» **Problem description**:
Set down, please, without alteration, the lines of the entries below from the first through the one containing "14 października".

-------------------------

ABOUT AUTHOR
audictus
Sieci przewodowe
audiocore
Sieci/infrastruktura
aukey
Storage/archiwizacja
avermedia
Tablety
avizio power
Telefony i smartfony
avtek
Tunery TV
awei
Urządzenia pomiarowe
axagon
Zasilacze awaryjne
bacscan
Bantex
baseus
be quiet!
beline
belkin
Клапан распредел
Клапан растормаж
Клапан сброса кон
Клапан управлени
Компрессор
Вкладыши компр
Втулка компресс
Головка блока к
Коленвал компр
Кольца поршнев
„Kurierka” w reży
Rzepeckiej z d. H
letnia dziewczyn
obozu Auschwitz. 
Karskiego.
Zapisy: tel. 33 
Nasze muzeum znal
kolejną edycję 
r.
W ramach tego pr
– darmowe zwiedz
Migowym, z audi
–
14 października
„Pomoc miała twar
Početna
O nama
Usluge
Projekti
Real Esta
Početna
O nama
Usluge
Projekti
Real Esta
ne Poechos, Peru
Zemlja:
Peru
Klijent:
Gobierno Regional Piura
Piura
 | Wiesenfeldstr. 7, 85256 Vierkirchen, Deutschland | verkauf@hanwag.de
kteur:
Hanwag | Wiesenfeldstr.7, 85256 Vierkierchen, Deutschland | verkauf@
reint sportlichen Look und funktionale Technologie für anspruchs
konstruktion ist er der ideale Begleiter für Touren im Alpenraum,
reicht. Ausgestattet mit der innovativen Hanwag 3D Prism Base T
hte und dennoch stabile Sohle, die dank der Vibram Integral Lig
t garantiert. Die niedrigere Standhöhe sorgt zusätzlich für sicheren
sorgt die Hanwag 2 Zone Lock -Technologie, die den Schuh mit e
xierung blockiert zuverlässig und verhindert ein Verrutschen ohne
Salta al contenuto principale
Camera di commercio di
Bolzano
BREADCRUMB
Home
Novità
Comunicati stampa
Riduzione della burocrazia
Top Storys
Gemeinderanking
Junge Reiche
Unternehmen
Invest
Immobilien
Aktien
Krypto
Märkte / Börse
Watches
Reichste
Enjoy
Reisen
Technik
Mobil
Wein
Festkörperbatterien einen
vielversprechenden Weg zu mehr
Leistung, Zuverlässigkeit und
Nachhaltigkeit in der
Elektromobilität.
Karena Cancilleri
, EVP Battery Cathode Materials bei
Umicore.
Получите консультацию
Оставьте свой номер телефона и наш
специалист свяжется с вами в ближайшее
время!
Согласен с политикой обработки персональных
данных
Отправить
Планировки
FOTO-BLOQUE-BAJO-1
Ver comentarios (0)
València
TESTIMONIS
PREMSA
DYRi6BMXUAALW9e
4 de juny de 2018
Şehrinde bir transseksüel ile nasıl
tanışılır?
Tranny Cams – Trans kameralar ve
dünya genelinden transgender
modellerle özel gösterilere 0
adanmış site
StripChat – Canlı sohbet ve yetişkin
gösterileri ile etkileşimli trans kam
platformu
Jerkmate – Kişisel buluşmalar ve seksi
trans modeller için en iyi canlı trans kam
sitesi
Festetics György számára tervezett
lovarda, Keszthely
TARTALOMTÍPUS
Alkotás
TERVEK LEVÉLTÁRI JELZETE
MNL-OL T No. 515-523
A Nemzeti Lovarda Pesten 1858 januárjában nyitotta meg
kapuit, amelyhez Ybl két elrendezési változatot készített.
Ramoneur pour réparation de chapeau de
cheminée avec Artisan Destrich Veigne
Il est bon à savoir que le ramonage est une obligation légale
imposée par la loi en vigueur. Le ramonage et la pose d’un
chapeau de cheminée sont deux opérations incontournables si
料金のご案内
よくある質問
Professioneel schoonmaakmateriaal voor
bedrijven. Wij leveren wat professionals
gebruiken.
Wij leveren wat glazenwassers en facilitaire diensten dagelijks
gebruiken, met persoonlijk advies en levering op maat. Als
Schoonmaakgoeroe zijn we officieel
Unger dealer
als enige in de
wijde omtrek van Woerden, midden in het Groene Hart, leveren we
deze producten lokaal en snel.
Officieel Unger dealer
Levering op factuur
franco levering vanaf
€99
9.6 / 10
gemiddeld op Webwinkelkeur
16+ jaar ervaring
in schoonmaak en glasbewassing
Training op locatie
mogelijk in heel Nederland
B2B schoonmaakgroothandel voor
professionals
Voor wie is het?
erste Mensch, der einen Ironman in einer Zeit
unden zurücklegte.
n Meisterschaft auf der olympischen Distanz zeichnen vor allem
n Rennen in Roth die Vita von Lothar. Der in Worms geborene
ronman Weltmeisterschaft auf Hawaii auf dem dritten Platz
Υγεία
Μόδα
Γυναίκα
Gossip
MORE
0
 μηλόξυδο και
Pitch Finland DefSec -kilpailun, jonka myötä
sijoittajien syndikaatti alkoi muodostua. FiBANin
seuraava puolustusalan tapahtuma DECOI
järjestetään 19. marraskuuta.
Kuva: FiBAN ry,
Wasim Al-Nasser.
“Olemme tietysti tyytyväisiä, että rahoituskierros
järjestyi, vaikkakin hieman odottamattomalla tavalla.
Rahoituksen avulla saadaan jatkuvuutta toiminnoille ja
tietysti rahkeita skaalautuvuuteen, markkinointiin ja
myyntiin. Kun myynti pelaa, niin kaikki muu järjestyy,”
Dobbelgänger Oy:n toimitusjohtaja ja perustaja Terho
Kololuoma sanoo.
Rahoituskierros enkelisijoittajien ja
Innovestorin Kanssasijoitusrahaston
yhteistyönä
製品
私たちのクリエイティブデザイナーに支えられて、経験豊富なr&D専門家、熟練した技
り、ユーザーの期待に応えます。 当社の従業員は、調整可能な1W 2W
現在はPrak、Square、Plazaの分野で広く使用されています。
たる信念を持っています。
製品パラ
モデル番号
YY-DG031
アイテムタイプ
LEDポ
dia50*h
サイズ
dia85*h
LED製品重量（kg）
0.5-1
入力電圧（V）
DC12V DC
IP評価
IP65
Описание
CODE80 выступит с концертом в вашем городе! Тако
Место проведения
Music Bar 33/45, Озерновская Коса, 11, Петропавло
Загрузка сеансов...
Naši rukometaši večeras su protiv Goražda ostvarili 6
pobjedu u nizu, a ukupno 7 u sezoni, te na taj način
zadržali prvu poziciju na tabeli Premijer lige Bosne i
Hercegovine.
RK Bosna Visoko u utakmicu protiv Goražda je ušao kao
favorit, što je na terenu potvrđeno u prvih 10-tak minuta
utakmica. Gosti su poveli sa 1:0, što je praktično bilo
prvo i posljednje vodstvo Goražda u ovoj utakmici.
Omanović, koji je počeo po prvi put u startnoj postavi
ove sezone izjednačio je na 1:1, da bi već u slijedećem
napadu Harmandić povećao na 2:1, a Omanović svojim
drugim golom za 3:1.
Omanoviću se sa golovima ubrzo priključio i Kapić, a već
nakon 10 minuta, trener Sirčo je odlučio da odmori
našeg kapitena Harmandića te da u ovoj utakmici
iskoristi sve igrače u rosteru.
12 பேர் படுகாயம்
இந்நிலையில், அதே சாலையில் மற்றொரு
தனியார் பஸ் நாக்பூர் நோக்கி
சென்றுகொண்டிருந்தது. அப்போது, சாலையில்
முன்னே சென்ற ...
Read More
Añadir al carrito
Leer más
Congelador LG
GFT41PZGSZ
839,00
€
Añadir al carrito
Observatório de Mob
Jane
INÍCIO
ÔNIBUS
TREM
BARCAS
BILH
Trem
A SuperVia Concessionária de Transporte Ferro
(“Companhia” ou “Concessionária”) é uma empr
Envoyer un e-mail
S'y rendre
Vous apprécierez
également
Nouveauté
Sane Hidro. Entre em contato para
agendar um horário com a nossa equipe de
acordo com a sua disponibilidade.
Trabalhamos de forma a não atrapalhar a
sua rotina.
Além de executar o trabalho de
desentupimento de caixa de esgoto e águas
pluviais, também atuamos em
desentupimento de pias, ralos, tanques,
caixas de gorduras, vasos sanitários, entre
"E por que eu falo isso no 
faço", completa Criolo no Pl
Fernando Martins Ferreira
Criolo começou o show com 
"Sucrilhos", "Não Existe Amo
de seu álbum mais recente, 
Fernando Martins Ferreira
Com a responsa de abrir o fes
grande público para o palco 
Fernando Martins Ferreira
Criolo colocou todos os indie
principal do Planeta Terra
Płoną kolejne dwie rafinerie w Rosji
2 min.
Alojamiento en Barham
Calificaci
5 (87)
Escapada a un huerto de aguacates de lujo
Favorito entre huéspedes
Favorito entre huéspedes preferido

-------------------------

» **Exercise solution**:
ABOUT AUTHOR
audictus
Sieci przewodowe
audiocore
Sieci/infrastruktura
aukey
Storage/archiwizacja
avermedia
Tablety
avizio power
Telefony i smartfony
avtek
Tunery TV
awei
Urządzenia pomiarowe
axagon
Zasilacze awaryjne
bacscan
Bantex
baseus
be quiet!
beline
belkin
Клапан распредел
Клапан растормаж
Клапан сброса кон
Клапан управлени
Компрессор
Вкладыши компр
Втулка компресс
Головка блока к
Коленвал компр
Кольца поршнев
„Kurierka” w reży
Rzepeckiej z d. H
letnia dziewczyn
obozu Auschwitz. 
Karskiego.
Zapisy: tel. 33 
Nasze muzeum znal
kolejną edycję 
r.
W ramach tego pr
– darmowe zwiedz
Migowym, z audi
–
14 października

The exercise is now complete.